06 febbraio 2022

Nel 2014 moriva Marco Anghileri. “Sono passati quasi otto anni ma per me è sempre un tormento”

Marco Anghileri (1972-2014).

 

di Renato Frigerio

Il 14 marzo non è una data che potrà scivolarmi via facilmente dalla mente dopo che otto anni fa l’accenno sussurrato circa un evento a cui non avrei voluto prestare fede ebbe una straziante conferma già nelle prime ore del giorno successivo.

Più che un colpo al cuore, lo posso ora paragonare a un trauma che toglie il respiro. E’ quello che mi colse quando fu giocoforza accettare la verità su ciò che era accaduto all’amico più caro e apprezzato.

Marco Anghileri, il “Butch”, era precipitato sul versante Sud del Monte Bianco quando le sue mani si erano appigliate al granito sulla parete verso la cuspide della “Chandelle” per raggiungere il cornicione terminale del favoloso obiettivo di cui ormai sentiva di avere avuto ragione.

Mi sembra di immaginare il suo volto soddisfatto e sorridente nel momento che precede di poco quel terribile volo. Lo stesso sorriso compiaciuto che gli deve essere brillato quando si affacciò da Entrèves e da Courmayeur, o forse dalla Val Veny o dai campi di sci del Checrouit, e vide tra le frastagliate e spettacolari creste del Peutérey e dell’Innominata lo scenario dei Piloni del Frêney.

Fu allora che certamente si ricordò che sul celebre Pilone centrale, che ora si distingueva nettamente, tra il 10 e il 12 agosto 1982 i tre alpinisti elvetici Michel Piola, Pierre-Alain Steiner e Jori Bardill avevano aperto una via diretta memorabile, con una scalata di concezione moderna e sportiva.

Su quel Pilone si erano succedute nel tempo conquiste e tragedie, ma una salita solitaria diventa un problema che ben pochi alpinisti si possono concedere, soprattutto se affrontato nel periodo invernale.

Era un’occasione che Marco non poteva permettersi di lasciarsi sfuggire. L’idea nacque all’improvviso, ma divenne presto stimolante e irresistibile, tanto che la teneva gelosamente dentro di sé, fino alla soglia della sospirata partenza.

Che potesse essere una decisione rischiosa per lui non poteva venire preso in considerazione da nessuno tra coloro i quali conoscevano l’accurata preparazione che precedeva ogni suo progetto e la scrupolosa prudenza con cui lo affrontava. Ma è appunto l’imprevedibile che può diventare fatale: e una disgrazia inimmaginabile lasciò ammutoliti e esterrefatti tutti quelli che lo conoscevano e gli volevano un mare di bene.

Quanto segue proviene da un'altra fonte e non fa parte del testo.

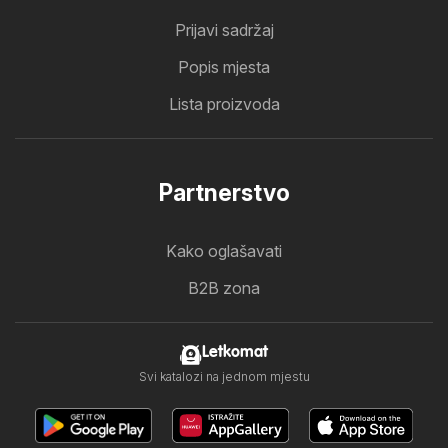
Prijavi sadržaj
Popis mjesta
Lista proizvoda
Partnerstvo
Kako oglašavati
B2B zona
Letkomat
Svi katalozi na jednom mjestu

A soffrire insieme a tutti quei suoi amici includo me stesso, perché nonostante la differenza generazionale condividevo con Marco un’amicizia quasi fraterna.

Frequentando le consuete riunioni nella sede dei Gamma prolungavamo spesso fino a tarda sera le nostre animate chiacchierate, che avevano come oggetto sia il racconto di molte sue avventure e conquiste di montagna sia le storie che gli riferivo sui tanti alpinisti che non aveva potuto conoscere, specie se riferite alle imprese dei nostri concittadini.

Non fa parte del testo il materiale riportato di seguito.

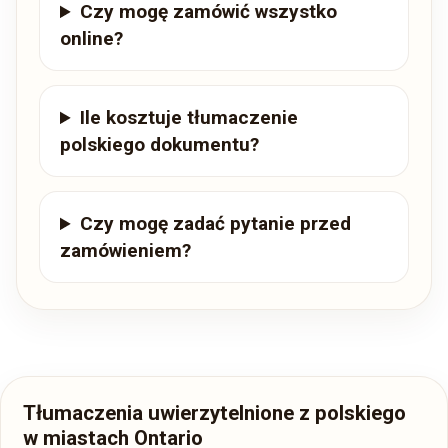
Czy mogę zamówić wszystko
online?
Ile kosztuje tłumaczenie
polskiego dokumentu?
Czy mogę zadać pytanie przed
zamówieniem?
Tłumaczenia uwierzytelnione z polskiego
w miastach Ontario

La sede era da lui frequentata con senso di responsabilità anche per offrire interessanti proposte programmatiche e la relativa disponibilità per la loro attuazione.

Sono passati otto anni da quel tragico venerdì 14 marzo 2014, ma per me è sempre un tormento ogni volta che vedo davanti agli occhi l’immagine di quel ragazzo di appena 41 anni.

Quanto tempo gli sarebbe rimasto per salire nuovi gradini della “scala dei sogni” che porta sulle pareti e sulle vette soltanto i più audaci? Chi gli è stato a lungo insieme ha avuto la fortuna di conoscere una persona di ampia apertura mentale, dotato di lealtà, sincerità, gentilezza e di una simpatia innata.

Con queste qualità e con il prorompente entusiasmo che gli brillava sul volto è riuscito a far accettare la sua superiorità e le sue eccezionali doti alpinistiche senza crearsi attorno quel solito cerchio di invidia e di gelosia che d’abitudine si riscontra in questi casi.

La sua scomparsa si è ripercossa non soltanto sentimentalmente in ambito personale, a partire ovviamente dai suoi familiari, ma ha privato i Gamma e la città di Lecco di un alpinista che ancora stava sorreggendo la continuità di quella tradizione di cui ci sentiamo orgogliosi.